LONDON (Realist English). Traffic through the Strait of Hormuz has fallen by approximately 95% since the start of the Iran war, according to shipping analytics firm Kpler, as Iran tightens control over one of the world’s most critical energy chokepoints.
Between March 1 and March 19, only 114 commodity vessels transited the strait, compared to normal levels, with just 39 crossings recorded after March 2 — indicating a rapid deterioration in shipping conditions following the initial phase of the conflict.
Key facts
The Strait of Hormuz typically carries around 20% of global oil and liquefied natural gas flows. Its near closure has effectively gridlocked global shipping and triggered volatility in energy markets.
Most vessels currently passing through the strait are Iranian-owned or approved by Tehran. According to Lloyd’s List Intelligence, Iran has established a system to register “approved” ships, allowing selective transit under its control.
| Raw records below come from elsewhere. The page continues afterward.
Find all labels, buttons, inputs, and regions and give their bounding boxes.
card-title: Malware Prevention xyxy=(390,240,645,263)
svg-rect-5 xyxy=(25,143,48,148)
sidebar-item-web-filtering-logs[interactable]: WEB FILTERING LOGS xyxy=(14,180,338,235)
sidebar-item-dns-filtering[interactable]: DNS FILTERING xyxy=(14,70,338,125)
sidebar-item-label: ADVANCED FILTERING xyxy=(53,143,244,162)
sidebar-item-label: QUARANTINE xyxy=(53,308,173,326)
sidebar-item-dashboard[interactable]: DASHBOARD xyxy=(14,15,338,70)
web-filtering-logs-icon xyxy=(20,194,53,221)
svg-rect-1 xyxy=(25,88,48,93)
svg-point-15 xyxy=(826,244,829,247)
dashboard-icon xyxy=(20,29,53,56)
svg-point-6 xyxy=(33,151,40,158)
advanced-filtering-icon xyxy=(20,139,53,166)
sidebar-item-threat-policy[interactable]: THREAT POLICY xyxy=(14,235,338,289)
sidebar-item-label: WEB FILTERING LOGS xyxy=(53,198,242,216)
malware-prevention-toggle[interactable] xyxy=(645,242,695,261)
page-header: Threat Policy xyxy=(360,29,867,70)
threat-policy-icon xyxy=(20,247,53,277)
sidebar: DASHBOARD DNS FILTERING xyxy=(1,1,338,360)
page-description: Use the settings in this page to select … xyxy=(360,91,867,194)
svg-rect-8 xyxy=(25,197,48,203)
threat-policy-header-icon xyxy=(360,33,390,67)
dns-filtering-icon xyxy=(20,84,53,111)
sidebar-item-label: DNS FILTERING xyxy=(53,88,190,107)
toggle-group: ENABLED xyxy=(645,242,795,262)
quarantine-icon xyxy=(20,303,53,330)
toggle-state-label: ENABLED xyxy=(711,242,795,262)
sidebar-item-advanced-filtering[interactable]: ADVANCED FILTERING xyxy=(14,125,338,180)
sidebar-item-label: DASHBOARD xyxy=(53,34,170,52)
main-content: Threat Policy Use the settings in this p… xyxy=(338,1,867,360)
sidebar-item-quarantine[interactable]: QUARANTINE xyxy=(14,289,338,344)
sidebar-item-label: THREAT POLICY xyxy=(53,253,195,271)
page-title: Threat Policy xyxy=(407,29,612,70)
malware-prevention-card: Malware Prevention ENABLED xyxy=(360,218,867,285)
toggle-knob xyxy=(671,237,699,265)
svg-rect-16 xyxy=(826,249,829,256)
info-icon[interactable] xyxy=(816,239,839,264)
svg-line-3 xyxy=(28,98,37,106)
Governments including China, India, Pakistan, Iraq, Malaysia, and Turkey are reportedly negotiating directly with Iranian authorities to secure safe passage for their vessels.
Iranian oil exports have increased despite the disruption, reaching around 2.1 million barrels per day — above pre-conflict levels of 2 million — according to Kpler data.
US pressure and alliance tensions
US President Donald Trump has sought to form an international naval coalition to secure shipping routes but has so far failed to obtain firm commitments from key allies.
In a post on Truth Social, Trump criticised NATO allies, calling them “cowards” and warning that without US leadership, “NATO is a paper tiger.”
Leaders from Canada, the United Kingdom, France, Germany, Italy, the Netherlands, and Japan issued a joint statement expressing readiness to support efforts to reopen the strait but stopped short of committing naval forces.
Energy market impact
Oil prices have surged amid fears of prolonged supply disruption. Brent crude approached $120 per barrel earlier in the week before stabilising near $110.
Saudi officials, cited by The Wall Street Journal, warned that prices could exceed $180 per barrel if the disruption continues into late April.
The International Energy Agency (IEA) described the situation as “the greatest global energy security threat in history,” warning that even if hostilities end immediately, it could take at least six months to restore normal oil and gas flows.
Strategic dynamics
Iran has leveraged its geographic control over the 67-kilometre strait as a strategic response to US and Israeli strikes, which targeted key figures and infrastructure inside the country.
By regulating access to the waterway, Tehran is exerting pressure not only on military adversaries but also on global energy markets and dependent economies.
At the same time, the United States is considering measures to stabilise supply, including releasing additional strategic oil reserves and potentially easing sanctions on up to 140–170 million barrels of Iranian oil currently at sea.
Why it matters
The disruption marks one of the most severe shocks to global energy supply in decades, exposing the vulnerability of critical maritime chokepoints.
It also highlights fractures within Western alliances, as US efforts to mobilise collective security responses face hesitation from partners wary of escalation.